Self-Improving Loop¶
One of OLAV's most distinctive designs: it learns from its own mistakes. Every operation -- whether successful or failed -- is recorded and becomes the basis for improvement.
Feature Claims
| ID | Claim | Status |
|---|---|---|
| C-L2-24 | /trace-review analyzes failure patterns and writes to LanceDB memory |
β v0.10.0 |
Core Idea¶
Traditional AI assistants make a mistake and may make the same mistake again next time.

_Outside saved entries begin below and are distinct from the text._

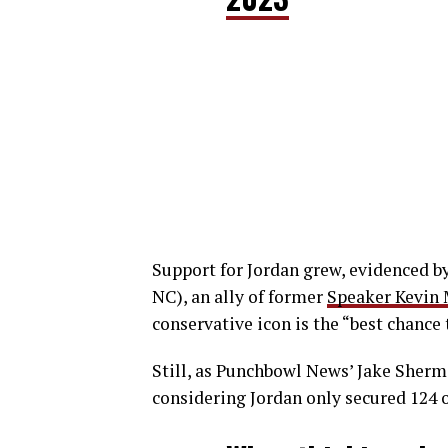
Support for Jordan grew, evidenced b
NC), an ally of former
Speaker Kevin
conservative icon is the “best chance 
Still, as Punchbowl News’ Jake Sherma
considering Jordan only secured 124 o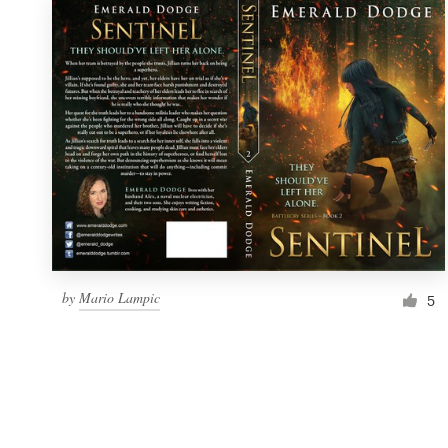
by
Mario Lampic
5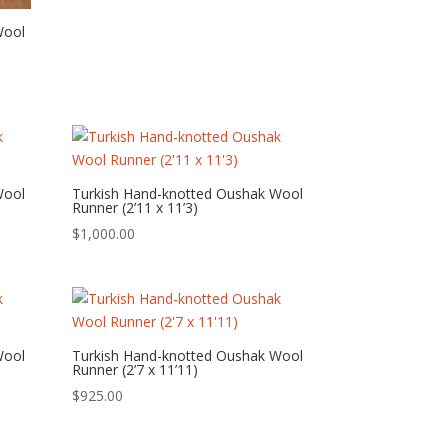
Wool
Wool
Turkish Hand-knotted Oushak Wool
Runner (2’11 x 11’3)
$
1,000.00
Wool
Turkish Hand-knotted Oushak Wool
Runner (2’7 x 11’11)
$
925.00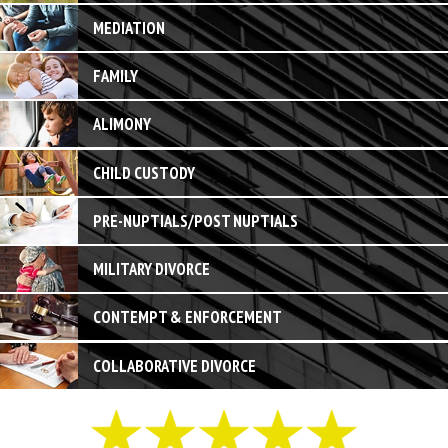
MEDIATION
FAMILY
ALIMONY
CHILD CUSTODY
PRE-NUPTIALS/POST NUPTIALS
MILITARY DIVORCE
CONTEMPT & ENFORCEMENT
COLLABORATIVE DIVORCE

OLAV is different -- it transforms errors into "lessons learned," stores them in a vector memory store, and automatically references them the next time a similar situation arises, avoiding the same pitfalls.
Daily use of OLAV
|
Audit log automatically records: every tool call, error, token consumption, user question
|
Run /trace-review or let Config Agent analyze
|
LLM identifies failure patterns -> extracts "constraints" (what to avoid next time) -> writes to LanceDB memory
|
Future queries search memory before execution -> Agent automatically avoids known pitfalls
/trace-review: One-Click Improvement Trigger¶
Run in interactive mode (TUI):
What it does:
- Queries
audit.duckdbto find failed runs within the last 7 days - Analyzes the tool call trajectory and error messages for each failure
- Sends failure records in batches to the LLM to extract constraints (what to do next time)

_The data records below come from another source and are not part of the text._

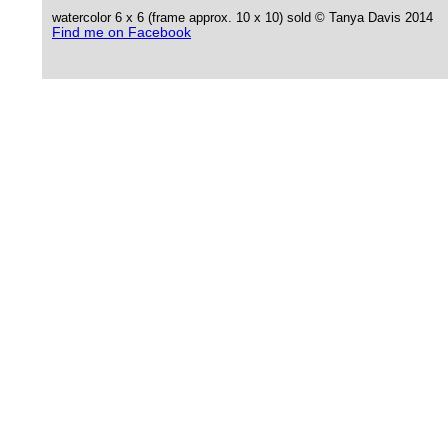
watercolor 6 x 6 (frame approx. 10 x 10) sold © Tanya Davis 2014
Find me on Facebook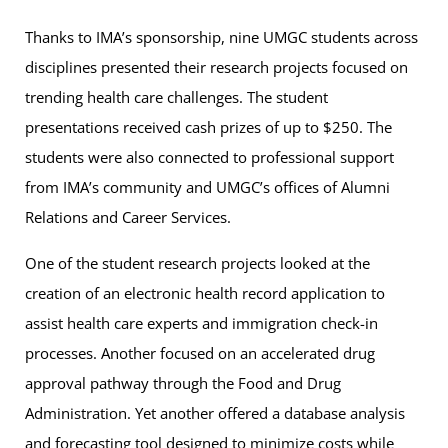
Thanks to IMA’s sponsorship, nine UMGC students across
disciplines presented their research projects focused on
trending health care challenges. The student
presentations received cash prizes of up to $250. The
students were also connected to professional support
from IMA’s community and UMGC’s offices of Alumni
Relations and Career Services.
One of the student research projects looked at the
creation of an electronic health record application to
assist health care experts and immigration check-in
processes. Another focused on an accelerated drug
approval pathway through the Food and Drug
Administration. Yet another offered a database analysis
and forecasting tool designed to minimize costs while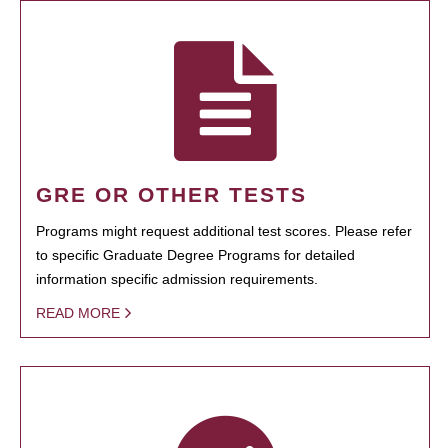
GRE OR OTHER TESTS
Programs might request additional test scores. Please refer
to specific Graduate Degree Programs for detailed
information specific admission requirements.
READ MORE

- Writes the learned constraints to the LanceDB vector memory store
- On every subsequent run, the Agent searches the memory store before acting, automatically avoiding known issues
Example output:
Analyzed 12 failed runs
Extracted constraints (written to LanceDB memory):
1. execute_sql must use schema.table format, not just the table name
2. list_services tool does not accept arguments, passing arguments causes TypeError
3. When user says "recent errors", look at the past 48h instead of 24h
These constraints are persistent -- even after restarting OLAV, the Agent will automatically query these memories on the next run.

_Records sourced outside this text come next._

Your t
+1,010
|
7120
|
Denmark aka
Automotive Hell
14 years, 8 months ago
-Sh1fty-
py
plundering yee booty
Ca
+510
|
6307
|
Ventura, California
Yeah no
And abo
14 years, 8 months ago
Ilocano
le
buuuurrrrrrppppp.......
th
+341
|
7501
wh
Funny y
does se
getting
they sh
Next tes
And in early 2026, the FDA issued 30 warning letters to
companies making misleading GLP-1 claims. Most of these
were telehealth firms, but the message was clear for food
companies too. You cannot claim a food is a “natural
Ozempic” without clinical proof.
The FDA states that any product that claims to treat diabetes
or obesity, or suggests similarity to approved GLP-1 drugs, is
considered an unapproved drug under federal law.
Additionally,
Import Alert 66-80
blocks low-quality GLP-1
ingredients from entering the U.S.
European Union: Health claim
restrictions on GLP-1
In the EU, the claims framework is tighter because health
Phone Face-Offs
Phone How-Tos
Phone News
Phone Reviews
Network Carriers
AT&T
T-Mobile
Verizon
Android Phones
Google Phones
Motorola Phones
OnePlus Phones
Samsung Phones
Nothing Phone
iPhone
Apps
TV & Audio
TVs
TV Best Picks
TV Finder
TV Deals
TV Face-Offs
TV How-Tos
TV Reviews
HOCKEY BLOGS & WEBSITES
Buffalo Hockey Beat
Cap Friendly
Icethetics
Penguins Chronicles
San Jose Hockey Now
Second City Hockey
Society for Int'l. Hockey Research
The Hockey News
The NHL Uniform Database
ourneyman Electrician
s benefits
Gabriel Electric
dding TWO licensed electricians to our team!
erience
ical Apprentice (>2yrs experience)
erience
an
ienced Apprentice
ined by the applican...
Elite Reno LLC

Triggering Analysis via Config Agent¶
In addition to /trace-review, you can also use natural language to have the Config Agent analyze:
olav --agent config "analyze recent failures and suggest improvements"
olav --agent config "which tools are called the most?"
olav --agent config "which queries can't be handled by current tools?"
What Gets Improved¶
| Aspect | Improvement Method |
|---|---|
| Tool usage errors | Constraints written to LanceDB, Agent automatically queries and avoids them before each run |
| Routing blind spots | Config Agent identifies query types that no Agent can handle well |
| System prompts | Based on failure patterns, Config Agent suggests modifications to AGENT.md |
| Tool descriptions | If routing is inaccurate, the @tool function's docstring may not be clear enough |
Design Philosophy¶
OLAV treats prompt engineering as an operations problem -- driven by real usage data rather than adjusted by intuition.
- Every failure is evidence
- Every constraint is a lesson
- The workspace grows more aligned with your actual usage patterns over time
You don't need to be a prompt engineering expert. Just use OLAV normally, and it will improve on its own.